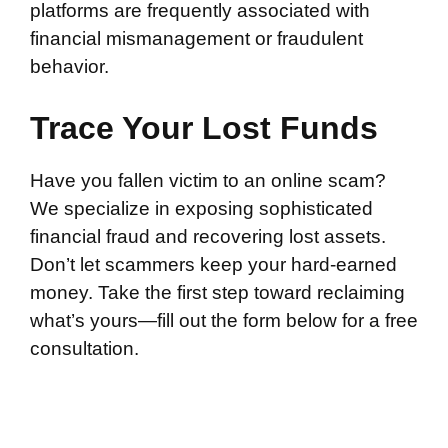
platforms are frequently associated with
financial mismanagement or fraudulent
behavior.
Trace Your Lost Funds
Have you fallen victim to an online scam?
We specialize in exposing sophisticated
financial fraud and recovering lost assets.
Don’t let scammers keep your hard-earned
money. Take the first step toward reclaiming
what’s yours—fill out the form below for a free
consultation.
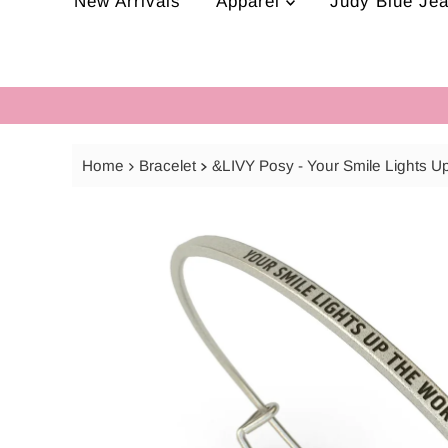
New Arrivals
Apparel
Judy Blue Je
Home
Bracelet
&LIVY Posy - Your Smile Lights U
● ● ● ● ●
When you reach the line that contains "financial mismanagement or fraudulent" in the records above, copy it and every line after it exactly through the last one, leaving out the pictures.

### Answer
financial mismanagement or fraudulent
behavior.
Trace Your Lost Funds
Have you fallen victim to an online scam?
We specialize in exposing sophisticated
financial fraud and recovering lost assets.
Don’t let scammers keep your hard-earned
money. Take the first step toward reclaiming
what’s yours—fill out the form below for a free
consultation.
New Arrivals
Apparel
Judy Blue Je
Home
Bracelet
&LIVY Posy - Your Smile Lights U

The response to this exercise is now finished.